Schlimmere Feinde noch, als die Menſchen es ſind, mögen die Tapire auch in den großen Katzen haben, welche mit ihnen dieſelbe Heimat bewohnen. Daß die amerikaniſchen Arten vom Ja- guar arg befehdet werden, verſichern alle Reiſenden; das Gleiche wird wohl vom Schabrackentapir hinſichtlich des Tigers anzunehmen ſein. Es wird erzählt, daß der Tapir, wenn der Jaguar ihm auf den Nacken ſpringe, ſich ſo eiligſt, als möglich in das verſchlungenſte Dickicht ſtürze, um den böſen Feind von ſich abzuſtreifen und daß er, da ſeine Haut die Krallen des Raubthieres kaum durchdringen laſſe, oft auch glücklich davon käme. Die Angabe dürfte nicht ſo unglaublich ſein, als ſie ſcheint; Schomburgk verſichert wenigſtens, daß er viele Tapire erlegt habe, welche bedeutende, von ihrem Zuſammentreffen mit den Katzen herrührende Narben an ſich trugen.

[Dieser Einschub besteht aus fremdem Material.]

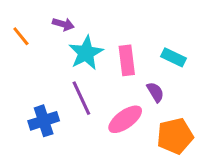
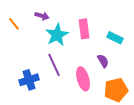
pink rectangle: (127, 60) -> (84, 29), moved
pink ellipse: (125, 119) -> (83, 79), turned -70

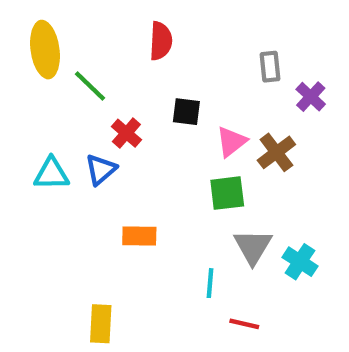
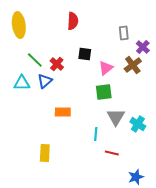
green line: (90, 86) -> (35, 60), moved
brown cross: (276, 152) -> (133, 65), moved

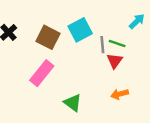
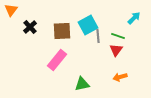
brown square: (48, 37) -> (62, 31), turned -30
gray line: (102, 45) -> (98, 36), moved
green triangle: (73, 103) -> (82, 84), turned -49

Jn wilden, ſteinigten Gebirgen Afrikas und Aſiens bemerkt man an manchen Orten ein gar reges Leben. Kaninchengroße Thiere, welche auf irgend einer Felsplatte oder auf einem Block ſich ſonnten, huſchen, erſchreckt durch die Ankunft eines Menſchen, mit affenähnlichem Schreien raſch an den Wänden dahin, verſchwinden in einer der unzähligen Klüfte und ſchauen dann neugierig und harmlos, wie ſie ſind, auf die ungewöhnliche Erſcheinung herab. Dies ſind die Klippſchliefer (Hyrax), die kleinſten aller jetzt lebenden Dickhäuter.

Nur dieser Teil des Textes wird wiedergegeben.